# Exercise brief:
Reproduce every entry exactly as written.

*****

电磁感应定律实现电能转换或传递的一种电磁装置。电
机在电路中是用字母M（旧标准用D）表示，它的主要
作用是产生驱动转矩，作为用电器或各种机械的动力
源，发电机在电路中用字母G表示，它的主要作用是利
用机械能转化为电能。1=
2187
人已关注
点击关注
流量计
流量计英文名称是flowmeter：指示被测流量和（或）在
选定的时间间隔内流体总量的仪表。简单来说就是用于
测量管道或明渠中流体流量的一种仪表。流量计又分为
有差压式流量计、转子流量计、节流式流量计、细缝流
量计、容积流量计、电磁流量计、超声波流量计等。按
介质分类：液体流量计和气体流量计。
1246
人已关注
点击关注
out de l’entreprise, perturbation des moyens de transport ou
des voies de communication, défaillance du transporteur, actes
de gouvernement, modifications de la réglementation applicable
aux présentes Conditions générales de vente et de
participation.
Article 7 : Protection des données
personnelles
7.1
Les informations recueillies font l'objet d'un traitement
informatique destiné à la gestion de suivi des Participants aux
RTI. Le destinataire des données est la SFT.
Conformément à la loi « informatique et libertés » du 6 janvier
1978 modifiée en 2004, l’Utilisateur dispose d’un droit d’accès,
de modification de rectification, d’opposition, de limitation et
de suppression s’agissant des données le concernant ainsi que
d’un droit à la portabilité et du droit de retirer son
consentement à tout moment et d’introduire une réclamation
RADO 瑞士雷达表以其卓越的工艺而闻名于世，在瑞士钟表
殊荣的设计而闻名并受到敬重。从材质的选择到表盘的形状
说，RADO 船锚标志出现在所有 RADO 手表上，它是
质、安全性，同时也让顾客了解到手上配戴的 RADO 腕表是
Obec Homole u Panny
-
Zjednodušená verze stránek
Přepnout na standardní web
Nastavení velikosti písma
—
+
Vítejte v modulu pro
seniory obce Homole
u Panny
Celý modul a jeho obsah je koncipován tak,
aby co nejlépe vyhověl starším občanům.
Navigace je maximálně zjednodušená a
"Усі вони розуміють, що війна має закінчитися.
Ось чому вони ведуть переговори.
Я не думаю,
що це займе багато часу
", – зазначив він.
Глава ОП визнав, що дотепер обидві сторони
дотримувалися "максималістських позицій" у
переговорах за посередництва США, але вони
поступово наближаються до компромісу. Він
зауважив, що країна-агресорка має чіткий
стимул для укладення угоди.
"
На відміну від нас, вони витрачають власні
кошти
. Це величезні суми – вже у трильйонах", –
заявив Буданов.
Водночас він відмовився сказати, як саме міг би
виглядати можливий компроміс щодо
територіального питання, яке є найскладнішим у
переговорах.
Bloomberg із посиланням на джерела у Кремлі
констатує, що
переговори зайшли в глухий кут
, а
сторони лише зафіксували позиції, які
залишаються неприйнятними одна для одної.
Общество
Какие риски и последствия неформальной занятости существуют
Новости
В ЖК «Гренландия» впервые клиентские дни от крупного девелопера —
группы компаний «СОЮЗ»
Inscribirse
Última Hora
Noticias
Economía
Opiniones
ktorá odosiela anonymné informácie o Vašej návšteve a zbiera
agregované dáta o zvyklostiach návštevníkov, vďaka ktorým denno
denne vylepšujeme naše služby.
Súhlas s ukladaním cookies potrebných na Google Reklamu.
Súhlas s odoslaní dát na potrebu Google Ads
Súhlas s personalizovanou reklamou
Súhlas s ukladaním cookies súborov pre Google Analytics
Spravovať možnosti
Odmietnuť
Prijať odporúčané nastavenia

*****

# Solution for this exercise:
电磁感应定律实现电能转换或传递的一种电磁装置。电
机在电路中是用字母M（旧标准用D）表示，它的主要
作用是产生驱动转矩，作为用电器或各种机械的动力
源，发电机在电路中用字母G表示，它的主要作用是利
用机械能转化为电能。1=
2187
人已关注
点击关注
流量计
流量计英文名称是flowmeter：指示被测流量和（或）在
选定的时间间隔内流体总量的仪表。简单来说就是用于
测量管道或明渠中流体流量的一种仪表。流量计又分为
有差压式流量计、转子流量计、节流式流量计、细缝流
量计、容积流量计、电磁流量计、超声波流量计等。按
介质分类：液体流量计和气体流量计。
1246
人已关注
点击关注
out de l’entreprise, perturbation des moyens de transport ou
des voies de communication, défaillance du transporteur, actes
de gouvernement, modifications de la réglementation applicable
aux présentes Conditions générales de vente et de
participation.
Article 7 : Protection des données
personnelles
7.1
Les informations recueillies font l'objet d'un traitement
informatique destiné à la gestion de suivi des Participants aux
RTI. Le destinataire des données est la SFT.
Conformément à la loi « informatique et libertés » du 6 janvier
1978 modifiée en 2004, l’Utilisateur dispose d’un droit d’accès,
de modification de rectification, d’opposition, de limitation et
de suppression s’agissant des données le concernant ainsi que
d’un droit à la portabilité et du droit de retirer son
consentement à tout moment et d’introduire une réclamation
RADO 瑞士雷达表以其卓越的工艺而闻名于世，在瑞士钟表
殊荣的设计而闻名并受到敬重。从材质的选择到表盘的形状
说，RADO 船锚标志出现在所有 RADO 手表上，它是
质、安全性，同时也让顾客了解到手上配戴的 RADO 腕表是
Obec Homole u Panny
-
Zjednodušená verze stránek
Přepnout na standardní web
Nastavení velikosti písma
—
+
Vítejte v modulu pro
seniory obce Homole
u Panny
Celý modul a jeho obsah je koncipován tak,
aby co nejlépe vyhověl starším občanům.
Navigace je maximálně zjednodušená a
"Усі вони розуміють, що війна має закінчитися.
Ось чому вони ведуть переговори.
Я не думаю,
що це займе багато часу
", – зазначив він.
Глава ОП визнав, що дотепер обидві сторони
дотримувалися "максималістських позицій" у
переговорах за посередництва США, але вони
поступово наближаються до компромісу. Він
зауважив, що країна-агресорка має чіткий
стимул для укладення угоди.
"
На відміну від нас, вони витрачають власні
кошти
. Це величезні суми – вже у трильйонах", –
заявив Буданов.
Водночас він відмовився сказати, як саме міг би
виглядати можливий компроміс щодо
територіального питання, яке є найскладнішим у
переговорах.
Bloomberg із посиланням на джерела у Кремлі
констатує, що
переговори зайшли в глухий кут
, а
сторони лише зафіксували позиції, які
залишаються неприйнятними одна для одної.
Общество
Какие риски и последствия неформальной занятости существуют
Новости
В ЖК «Гренландия» впервые клиентские дни от крупного девелопера —
группы компаний «СОЮЗ»
Inscribirse
Última Hora
Noticias
Economía
Opiniones
ktorá odosiela anonymné informácie o Vašej návšteve a zbiera
agregované dáta o zvyklostiach návštevníkov, vďaka ktorým denno
denne vylepšujeme naše služby.
Súhlas s ukladaním cookies potrebných na Google Reklamu.
Súhlas s odoslaní dát na potrebu Google Ads
Súhlas s personalizovanou reklamou
Súhlas s ukladaním cookies súborov pre Google Analytics
Spravovať možnosti
Odmietnuť
Prijať odporúčané nastavenia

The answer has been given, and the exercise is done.